In the past, I can just do deparse/substitute/eval to pass the variables from the data to the function argument

overlay <- function(lng, lat, data, basemap) {

    lng_name <- deparse(substitute(lng))
    lat_name <- deparse(substitute(lat))
    data_name <- deparse(substitute(data))

    geo <- substitute(list(lng, lat))
    n_site <- dim(data)[1]
    boundary_name <- grep("CODE|MAIN", toupper(names(basemap)), value = TRUE)
    site_over_map <- data[, eval(geo)] %>%
        .[,  eval(boundary_name) := as.character(NA)]

    coord <- st_as_sf(site_over_map[, 1:2], coords = 1:2, crs = st_crs(basemap))
    overlay_ <- st_intersects(coord, basemap)
    empty2NA_ <- sapply(overlay_, function(x) ifelse(length(x) == 0, NA, x))
    code <- sapply(empty2NA_, function(x) {
        ifelse(is.na(x), NA, basemap[[boundary_name]][x])
    })
    site_over_map[, 3] <- code

    return(site_over_map)
}

However, from other's explorations, the new interface is not too different from what can be done previously.

Therefore, I was asking how the new programming interface could be used when data.base is to be used in a function, while function argument is variable names, whether such examples could be provided in the vignette so that people could know how to use them correctly.

The example in the original post is to pass several variable names as a function argument that to be used in by, this is also quite common in my user case. However, it still requires to use eval and substitute twice.

jangorecki commented 7 months ago

If your function takes symbols which then need to pass downstream as symbols then you have to use substitute. This is not related to data.table but to Standard Evaluation rules in base R.

Use of Standard Evaluation rather than NSE in the new env argument was design decision of mine. Therefore you cannot expect env argument to get symbols that are providing its value. For the same reason .() will not work as alias to list() in env arg as it would require NSE as well.

Based on my experience I believe using NSE for meta-programming interface is a bad design decision. If there is a consensus on adding NSE to env (because .() came up already) I fine about it, but I won't be codeowner of this part anymore.

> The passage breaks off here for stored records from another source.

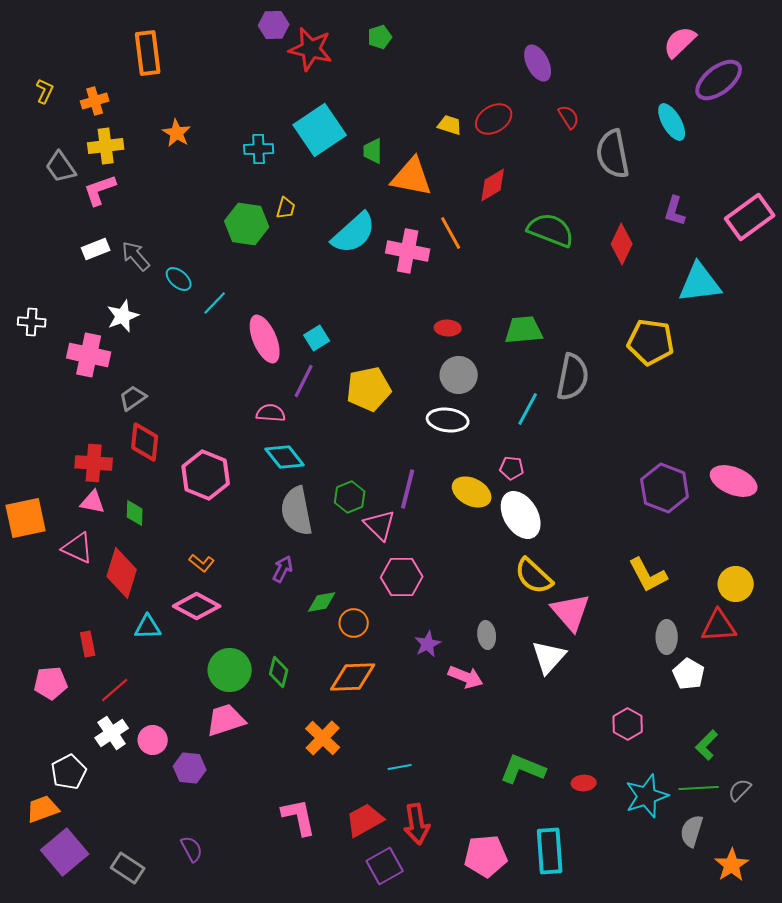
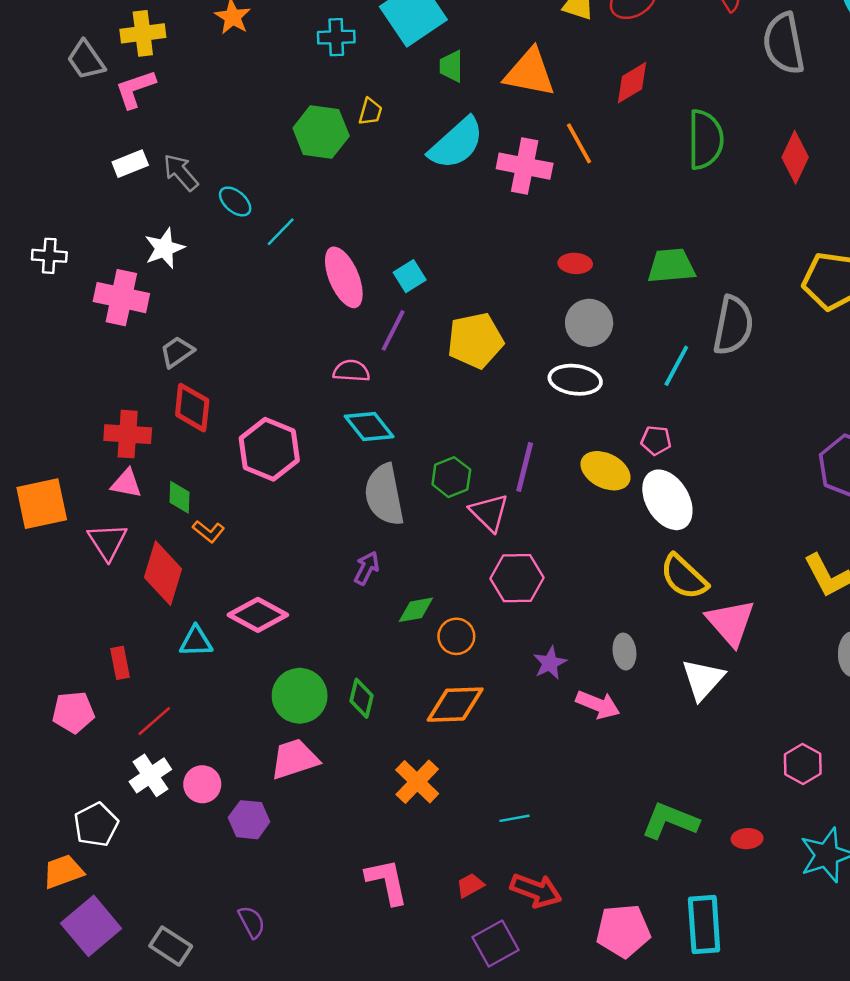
green trapezoid: (373, 151) -> (451, 66), moved
green semicircle: (551, 230) -> (705, 140), turned 69
pink triangle: (78, 548) -> (107, 542), turned 32
orange L-shape: (202, 563) -> (209, 531), moved
red trapezoid: (365, 820) -> (470, 885), size x0.6
red arrow: (417, 824) -> (536, 890), turned -60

Nevertheless it does not mean there is no easier way to solve your problem. There may be, haven't really looked into it. Maybe it will be easier for you to solve it just in base R and then apply on your data.table based function.

jangorecki commented 7 months ago

This is one basic use case which presents weakness (even it behaves consistently - still) of your example

data.frame(cyl=1, var=2, mpg=3) %>% 
  group_by(cyl) %>% 
  var_summary(mpg)

using env we avoid this confusion

var_summary <- function(data, var) {
  data[, .(n = .N, min=min(.var), max=max(.var)), by=cyl, env=list(.var=substitute(var))]
}

even if we don't prefix var with a dot to .var

data[, .(n = .N, min=min(var), max=max(var)), by=cyl, env=list(var=substitute(var))]

it will still be consistent because env defines evaluation environment, therefore it is masking anything inside. Also because of that we know that in case of

data.frame(cyl=1, var=2, mpg=3)

we will not end up using var column, where on the contrary using the {{ expression nesting, we end up using code which is counter-intuitive, where R developers (not to be confused with tidyverse developers) may expect completely different output.